(Transcribed page contents)
---------------

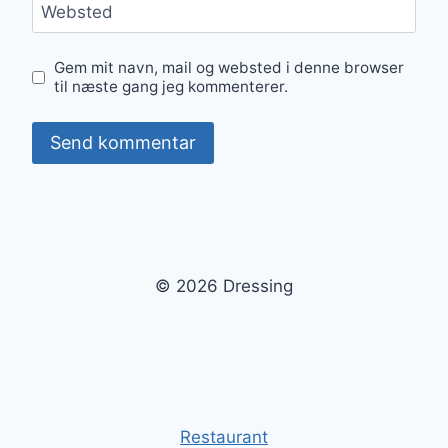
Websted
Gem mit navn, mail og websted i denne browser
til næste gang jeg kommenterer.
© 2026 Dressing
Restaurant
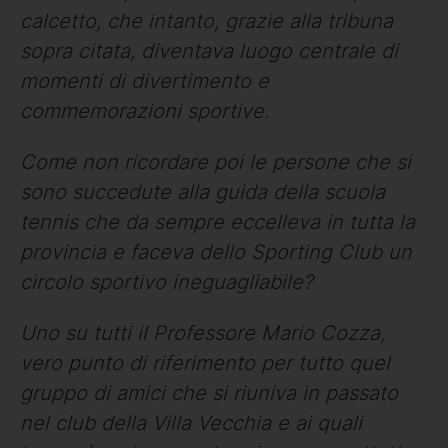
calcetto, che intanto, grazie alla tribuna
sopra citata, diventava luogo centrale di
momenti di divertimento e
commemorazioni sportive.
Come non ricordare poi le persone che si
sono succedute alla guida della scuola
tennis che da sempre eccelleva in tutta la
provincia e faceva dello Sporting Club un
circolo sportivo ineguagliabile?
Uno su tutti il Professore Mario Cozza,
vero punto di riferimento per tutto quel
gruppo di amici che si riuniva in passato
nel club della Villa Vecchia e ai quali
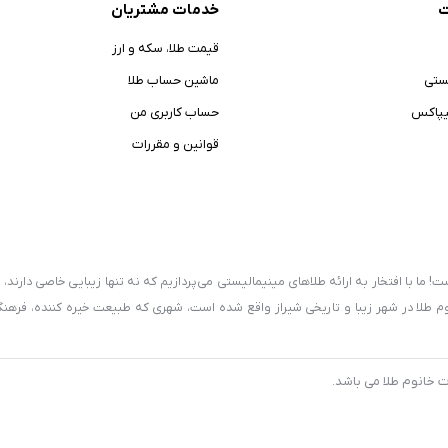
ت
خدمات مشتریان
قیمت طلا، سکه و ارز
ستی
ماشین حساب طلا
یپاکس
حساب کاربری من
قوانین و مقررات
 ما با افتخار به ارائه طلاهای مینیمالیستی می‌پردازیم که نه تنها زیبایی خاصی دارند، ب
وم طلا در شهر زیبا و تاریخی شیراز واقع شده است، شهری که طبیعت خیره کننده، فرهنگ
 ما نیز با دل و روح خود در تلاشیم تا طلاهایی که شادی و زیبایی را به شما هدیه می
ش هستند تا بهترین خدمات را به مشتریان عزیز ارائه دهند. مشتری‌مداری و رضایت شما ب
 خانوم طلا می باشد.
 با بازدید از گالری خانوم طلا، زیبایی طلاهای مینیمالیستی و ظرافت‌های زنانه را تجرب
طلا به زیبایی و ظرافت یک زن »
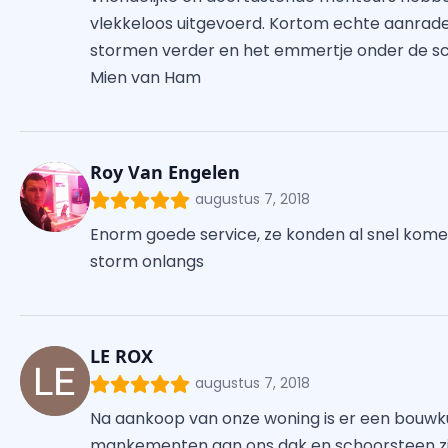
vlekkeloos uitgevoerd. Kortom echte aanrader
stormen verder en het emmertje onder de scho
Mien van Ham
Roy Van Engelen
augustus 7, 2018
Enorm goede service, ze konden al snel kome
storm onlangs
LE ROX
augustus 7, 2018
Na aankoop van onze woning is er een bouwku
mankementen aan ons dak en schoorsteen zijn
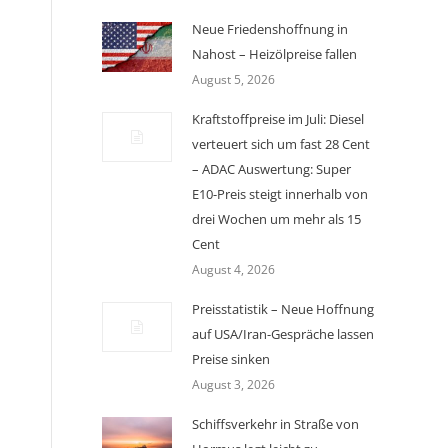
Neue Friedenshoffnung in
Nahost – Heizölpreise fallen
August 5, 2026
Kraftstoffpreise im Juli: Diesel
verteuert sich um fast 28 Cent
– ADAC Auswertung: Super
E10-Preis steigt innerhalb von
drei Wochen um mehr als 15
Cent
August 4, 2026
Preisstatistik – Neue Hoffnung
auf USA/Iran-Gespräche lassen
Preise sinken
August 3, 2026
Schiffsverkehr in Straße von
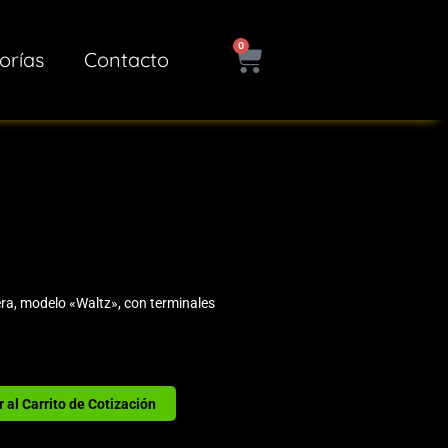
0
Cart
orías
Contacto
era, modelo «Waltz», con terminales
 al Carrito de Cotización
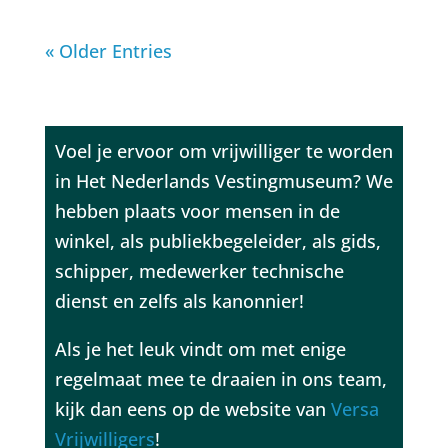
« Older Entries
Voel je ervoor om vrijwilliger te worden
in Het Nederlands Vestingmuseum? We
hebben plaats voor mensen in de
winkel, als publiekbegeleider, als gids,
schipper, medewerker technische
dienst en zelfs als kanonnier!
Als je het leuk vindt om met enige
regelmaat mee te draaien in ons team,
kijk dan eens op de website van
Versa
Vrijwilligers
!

---------------

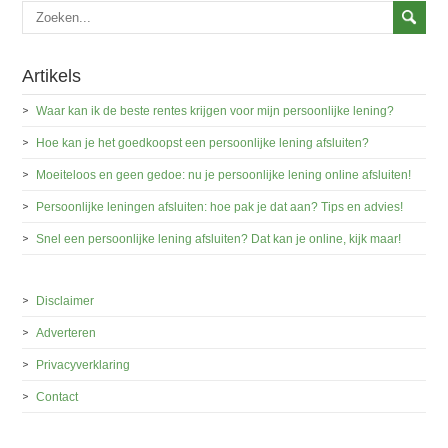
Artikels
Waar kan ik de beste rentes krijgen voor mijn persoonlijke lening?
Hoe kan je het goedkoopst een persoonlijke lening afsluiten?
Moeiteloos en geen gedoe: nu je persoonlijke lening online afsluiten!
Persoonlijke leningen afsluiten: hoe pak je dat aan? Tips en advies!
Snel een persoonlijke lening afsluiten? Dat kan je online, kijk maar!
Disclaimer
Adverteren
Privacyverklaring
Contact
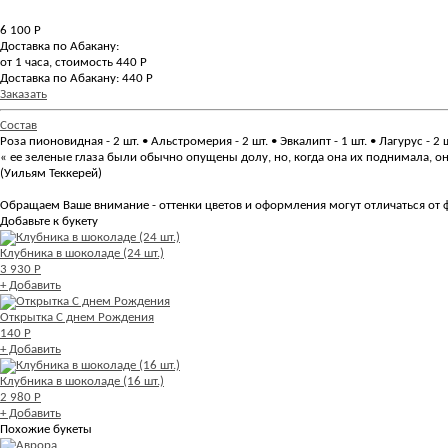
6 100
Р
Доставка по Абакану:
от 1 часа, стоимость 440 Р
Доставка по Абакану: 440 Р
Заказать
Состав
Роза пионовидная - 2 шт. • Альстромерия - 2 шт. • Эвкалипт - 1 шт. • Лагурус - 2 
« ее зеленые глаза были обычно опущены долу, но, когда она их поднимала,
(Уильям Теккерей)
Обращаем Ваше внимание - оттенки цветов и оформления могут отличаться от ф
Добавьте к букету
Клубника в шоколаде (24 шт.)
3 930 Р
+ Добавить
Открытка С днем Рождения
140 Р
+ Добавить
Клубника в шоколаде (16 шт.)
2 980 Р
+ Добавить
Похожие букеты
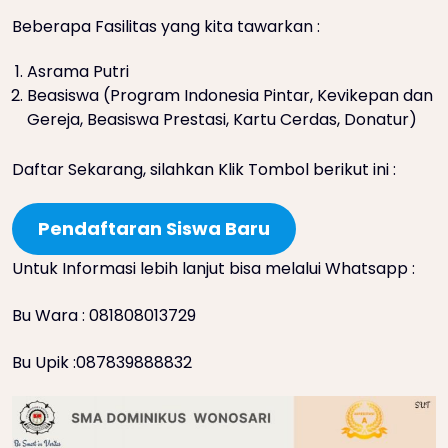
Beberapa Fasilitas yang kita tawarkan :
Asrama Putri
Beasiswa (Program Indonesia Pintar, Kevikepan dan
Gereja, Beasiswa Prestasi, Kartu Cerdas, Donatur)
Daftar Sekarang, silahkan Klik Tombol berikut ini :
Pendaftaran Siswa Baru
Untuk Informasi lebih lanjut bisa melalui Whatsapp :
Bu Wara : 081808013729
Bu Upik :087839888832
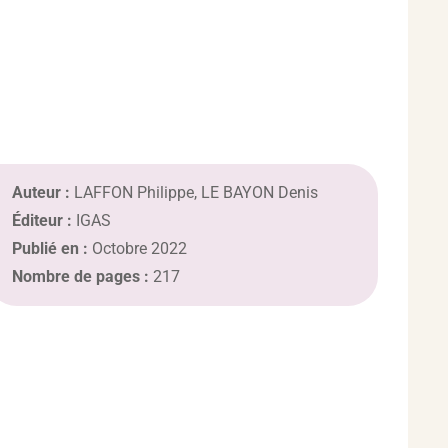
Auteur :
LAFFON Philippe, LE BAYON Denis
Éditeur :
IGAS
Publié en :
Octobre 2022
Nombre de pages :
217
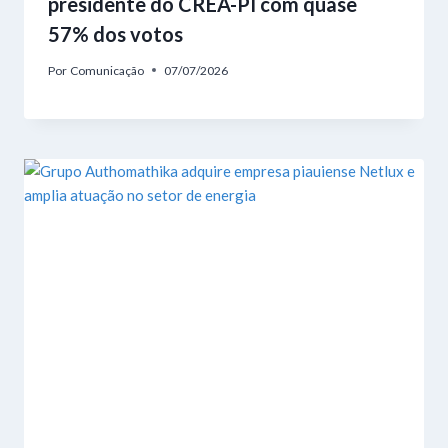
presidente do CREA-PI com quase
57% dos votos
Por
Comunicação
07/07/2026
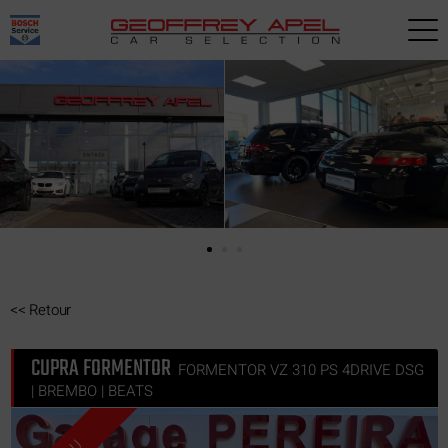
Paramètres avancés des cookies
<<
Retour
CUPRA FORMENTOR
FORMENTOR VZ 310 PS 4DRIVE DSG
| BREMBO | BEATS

---------------

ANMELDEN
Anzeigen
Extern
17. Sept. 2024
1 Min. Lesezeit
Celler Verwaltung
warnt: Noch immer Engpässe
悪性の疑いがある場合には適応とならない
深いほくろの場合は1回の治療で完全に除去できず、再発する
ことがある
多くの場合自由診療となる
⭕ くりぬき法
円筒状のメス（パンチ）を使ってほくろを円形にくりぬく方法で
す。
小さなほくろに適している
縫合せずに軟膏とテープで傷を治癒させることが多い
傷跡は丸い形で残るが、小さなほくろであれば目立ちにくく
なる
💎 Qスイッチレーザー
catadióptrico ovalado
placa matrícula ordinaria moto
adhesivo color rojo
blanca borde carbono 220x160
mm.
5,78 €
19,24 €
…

---------------

§ Task to complete:
Restate word for word every line from the one with "circolo sportivo ineguagliabile?" up to and including the one with "وم طلا در شهر" in the records above, minus the pictures.

§ Solution:
circolo sportivo ineguagliabile?
Uno su tutti il Professore Mario Cozza,
vero punto di riferimento per tutto quel
gruppo di amici che si riuniva in passato
nel club della Villa Vecchia e ai quali
ت
خدمات مشتریان
قیمت طلا، سکه و ارز
ستی
ماشین حساب طلا
یپاکس
حساب کاربری من
قوانین و مقررات
 ما با افتخار به ارائه طلاهای مینیمالیستی می‌پردازیم که نه تنها زیبایی خاصی دارند، ب
وم طلا در شهر زیبا و تاریخی شیراز واقع شده است، شهری که طبیعت خیره کننده، فرهنگ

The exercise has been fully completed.